The 2015 Men's Queensland Basketball League season was the 30th running of the competition. The Mackay Meteors won the championship in 2015 to claim their third league title.

The teams for this season were: Brisbane Capitals, Bundaberg Bulls, Cairns Marlins, Gladstone Port City Power, Gold Coast Rollers, Ipswich Force, Logan Thunder, Mackay Meteors, Northside Wizards, Rockhampton Rockets, South West Metro Pirates, Suncoast Clippers, Toowoomba Mountaineers and Townsville Heat.

Team information

Standings

*Every team competed in 17 regular season games over 15 rounds except for the Townsville Heat and Suncoast Clippers.
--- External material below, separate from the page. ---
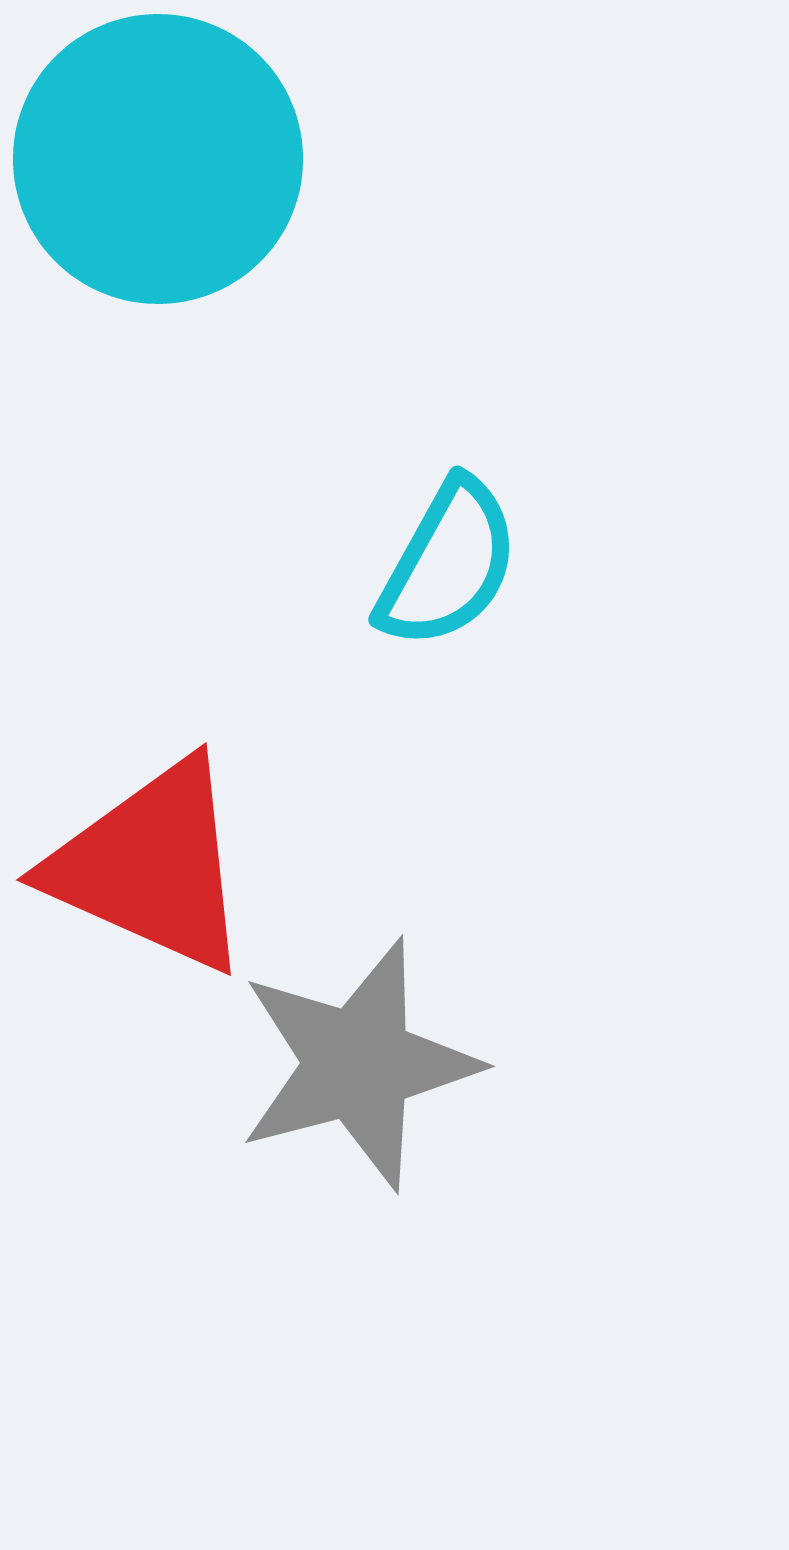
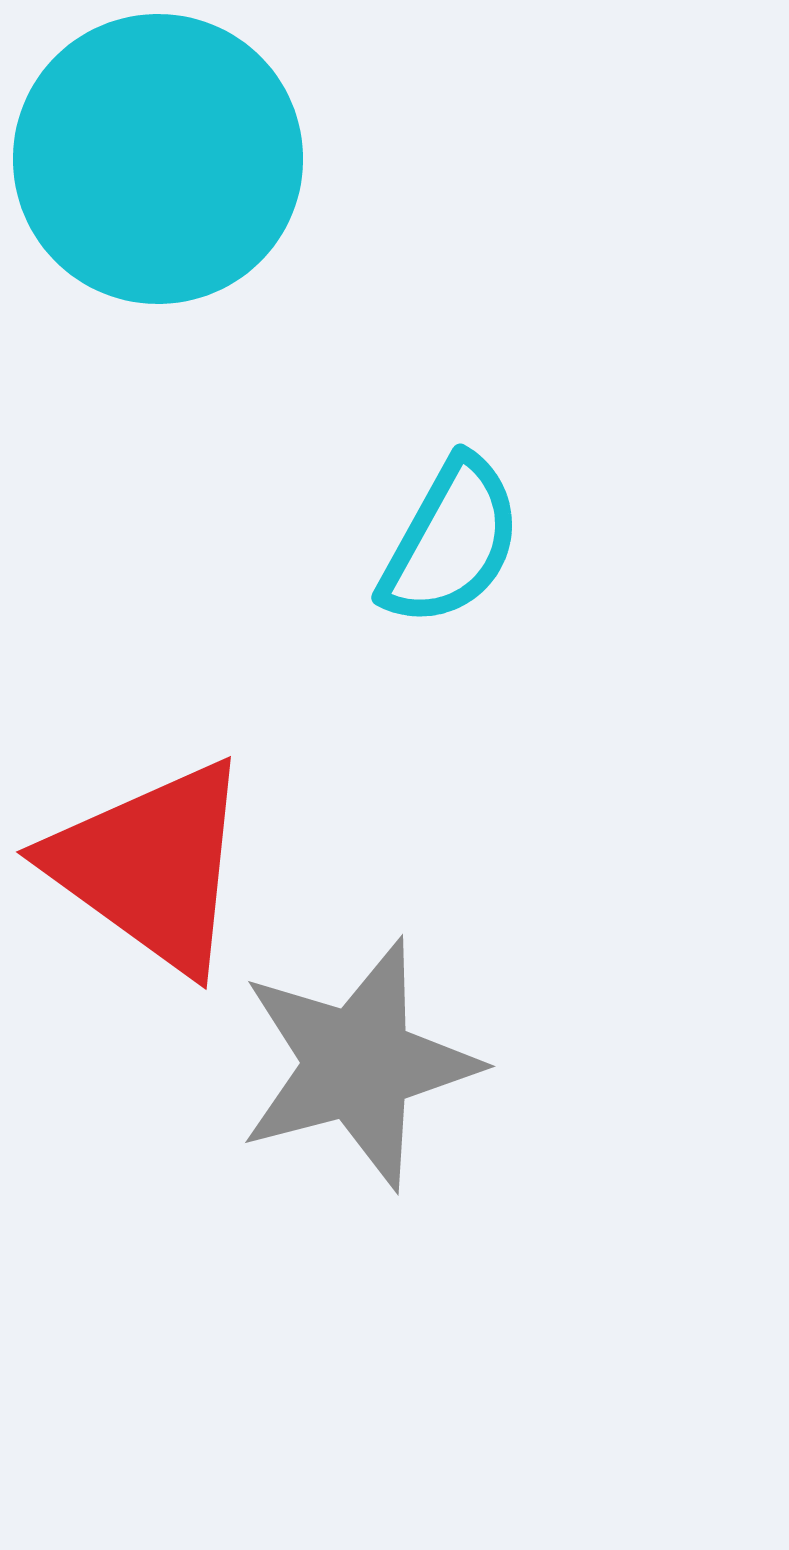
cyan semicircle: moved 3 px right, 22 px up
red triangle: rotated 12 degrees clockwise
The Round 1 match-up between the two sides was abandoned after the referees couldn't make it to the game due to poor weather in the Maroochydore area.

Finals

*The team that finishes 1st overall goes straight through to the semi-finals.

**The top two teams from each pool face-off in the quarter-finals.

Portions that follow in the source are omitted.